1. The 1970s Policy Shift: “Get Big or Get Out”
Before the 1970s, farm programs managed supply and guaranteed fair prices. That ended when politicians told farmers to plant “fencerow to fencerow.” Price supports were scrapped, replaced with subsidies. Instead of fixing low prices, the government promised to cover some of the losses. You were pushed to overproduce, driving prices down. Subsidies didn’t save you—they trapped you in a system that guarantees cheap grain for corporate buyers.
2. Cheap Grain, Big Profits—for Them
Low prices for corn, wheat, and soy are a goldmine for processors, ethanol plants, feedlots, and packaged food companies. You sell your crop for less than it costs to produce; they turn it into products with fat profit margins. A bushel of wheat makes 90 loaves of bread. At $6 a bushel, your share is about seven cents per loaf. Bread sells for $4–6. Who wins here? Not the farmer.
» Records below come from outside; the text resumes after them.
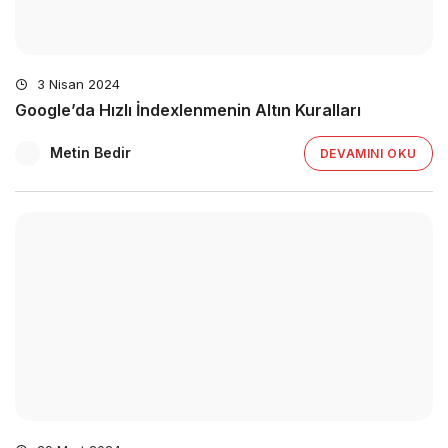
3 Nisan 2024
Google’da Hızlı İndexlenmenin Altın Kuralları
Metin Bedir
DEVAMINI OKU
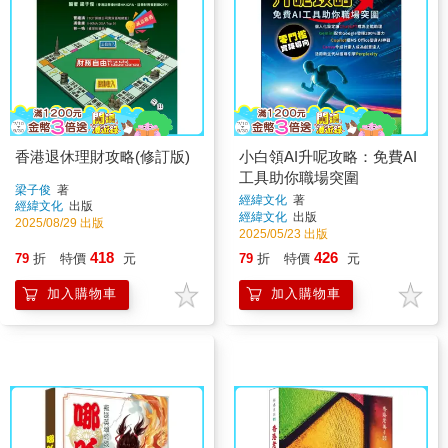
香港退休理財攻略(修訂版)
小白領AI升呢攻略：免費AI
工具助你職場突圍
梁子俊
著
經緯文化
著
經緯文化
出版
經緯文化
出版
2025/08/29 出版
2025/05/23 出版
418
426
79
折
特價
元
79
折
特價
元
加入購物車
加入購物車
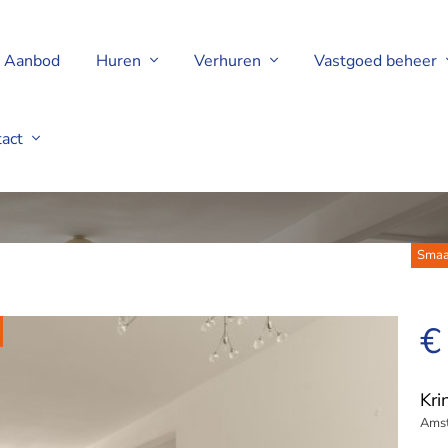
Aanbod
Huren
Verhuren
Vastgoed beheer
tact
veen
Smaa
€
Kri
Amst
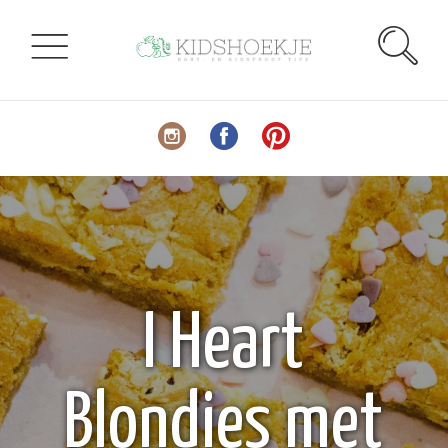
I Heart
Blondies met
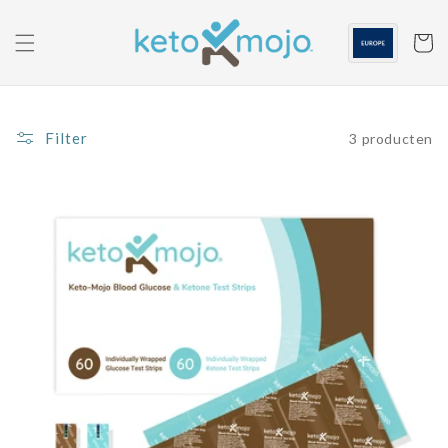
Ga naar
de
inhoud
Winkelwa
Filter
3 producten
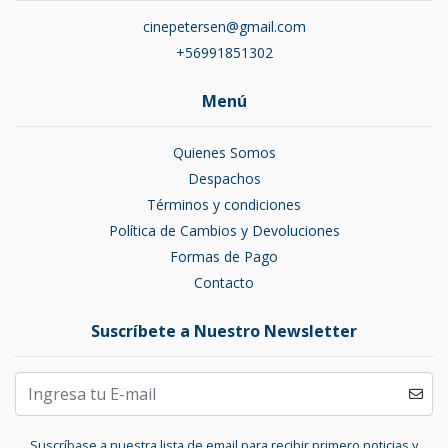
cinepetersen@gmail.com
+56991851302
Menú
Quienes Somos
Despachos
Términos y condiciones
Política de Cambios y Devoluciones
Formas de Pago
Contacto
Suscríbete a Nuestro Newsletter
Suscríbase a nuestra lista de email para recibir primero noticias y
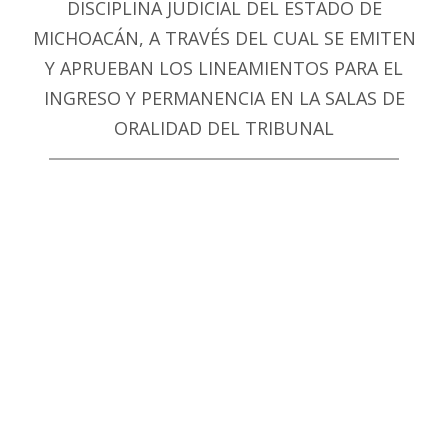
DISCIPLINA JUDICIAL DEL ESTADO DE
MICHOACÁN, A TRAVÉS DEL CUAL SE EMITEN
Y APRUEBAN LOS LINEAMIENTOS PARA EL
INGRESO Y PERMANENCIA EN LA SALAS DE
ORALIDAD DEL TRIBUNAL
3. Consolidation Stacks the Deck
Farmers were told to compete. Meanwhile, your buyers merged. Four firms dominate global grain trading. A handful control flour milling. Two or three corporations own nearly every bread brand on the shelf. Big-box retailers dictate prices. Millions of farmers face a few corporate giants with all the leverage. That’s not a fair market—that’s rigged.
4. The Lie of “Cheap Food”
Politicians told Americans this system gave them cheap food. That’s a lie. Wheat prices are flat, yet bread costs $4–6 a loaf. You get seven or eight cents. The rest is pocketed by corporations for packaging, marketing, and markup. The “cheap food” policy wasn’t about helping consumers—it was about feeding corporate profits with your labor.
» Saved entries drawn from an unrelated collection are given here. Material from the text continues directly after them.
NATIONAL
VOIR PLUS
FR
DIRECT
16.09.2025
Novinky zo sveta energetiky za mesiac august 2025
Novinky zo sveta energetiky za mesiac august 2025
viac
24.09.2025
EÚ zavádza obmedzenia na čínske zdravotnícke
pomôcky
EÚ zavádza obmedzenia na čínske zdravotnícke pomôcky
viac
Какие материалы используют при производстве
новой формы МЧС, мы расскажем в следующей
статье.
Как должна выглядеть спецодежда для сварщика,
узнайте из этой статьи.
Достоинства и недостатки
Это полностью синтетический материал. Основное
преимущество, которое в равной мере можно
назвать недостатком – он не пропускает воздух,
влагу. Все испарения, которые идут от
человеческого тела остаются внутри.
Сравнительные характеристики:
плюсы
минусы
5. Exports Enrich Traders, Not Farmers
You were told to “feed the world.” Instead, you fed the profits of companies like Cargill and ADM. Export-driven policy kept you on the treadmill: plant more, earn less, take on more debt, and depend on subsidies. They make money trading grain; you carry the risk of producing it.
6. Class Warfare, Plain and Simple
This is class warfare. For fifty years, policy has chosen corporations over farmers. It stripped away supply management and fair price programs. It forced overproduction. It left you dependent on subsidies. And it shifted wealth from rural communities to corporate boardrooms.
This system wasn’t your failure—it was built this way. To win back your future, farmers must demand change: restore fair prices, end monopoly power, and stop policies that subsidize corporations instead of producers.
For fifty years, you’ve been on the losing side of class warfare. It’s time to fight back.